REVISION:

Murray Maloney <murray@oclc.org>
Date: Thu, 23 Jun 94 08:01:39 EDT
Message-id: <9406230755.aa24716@dali.scocan.sco.COM>
Reply-To: html-ig@oclc.org
Originator: html-ig@oclc.org
Sender: html-ig@oclc.org
Precedence: bulk
From: Murray Maloney <murray@oclc.org>
To: Multiple recipients of list <html-ig@oclc.org>
Subject: REVISION:
X-Listprocessor-Version: 6.0c -- ListProcessor by Anastasios Kotsikonas
X-Comment: HTML Implementation Group

This is a revised version of the discussion of character sets

	2.3 Character Sets

I have:

	- added the ISO standard number for the character sets.
	- added a note on the relationship between ISO 646 and ASCII

I believe that this revised version more accurately reflects HTML 2.0.

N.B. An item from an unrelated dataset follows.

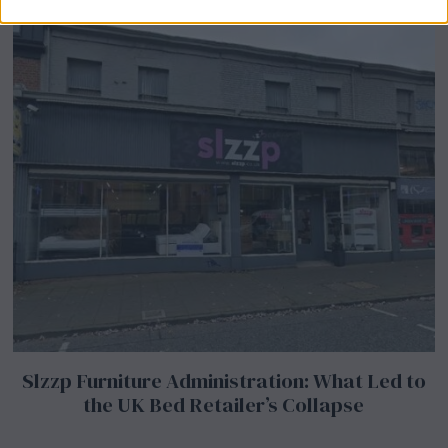
Slzzp Furniture Administration: What Led to
the UK Bed Retailer’s Collapse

Three other revised and related files follow.

Murray

==================== CUT HERE ========================================
<H2>Character sets</H2>

<P>The base character set (the SGML BASESET) for HTML is ISO 8859/1,
also known as <EM>Latin alphabet No. 1</EM> or simply <EM>Latin-1</EM>.
This is the set referred to by any numeric 
<A NAME="z3" HREF="Text.html#numcharrefs">character references</A>.
<P>
The actual character set used in the representation of an HTML
document may be ISO 8859/1, 
or its 7-bit subset which is <A HREF="#iso646"> ISO 646. </A>
There is no obligation for an HTML document to contain any characters
above decimal 127.
It is possible that a transport medium such
as electronic mail imposes constraints on the number of bits
in a representation of a document, though the HTTP access protocol
used by W3 always allows 8 bit transfer.

<P>When an HTML document is encoded using 7-bit characters,
then the mechanisms of 
<A NAME="z1" HREF="Text.html#numcharrefs">numeric character references</A> 
and <A NAME="z2" HREF="Text.html#charents">character entity references</A>
may be used to encode characters 
in the upper half of the ISO 8859/1 Latin-1 set.
In this way, documents may be prepared which are suitable for
mailing through 7-bit limited systems.

<A NAME="iso646">
<H3> NOTE: ISO 646 and ASCII</H3>
ISO 646 is, for all intents and purposes, equivalent to the 
ANSI standard for ASCII (American Standard Code for Information Interchange).
The only notable differences between the two standards are the names
that have been assigned to the control characters which occupy
positions 00 through 31 and position 127 (decimal) in that encoding.
For the purposes of encoding HTML documents, only 
<A HREF="Text.html#ctlchars"> three control characters </A>
in ISO 646 or ASCII are relevant.
These are Carriage Return (CR) at position 13,
Line Feed (LF) at position 10, and Horizontal Tab (HT) at position (11).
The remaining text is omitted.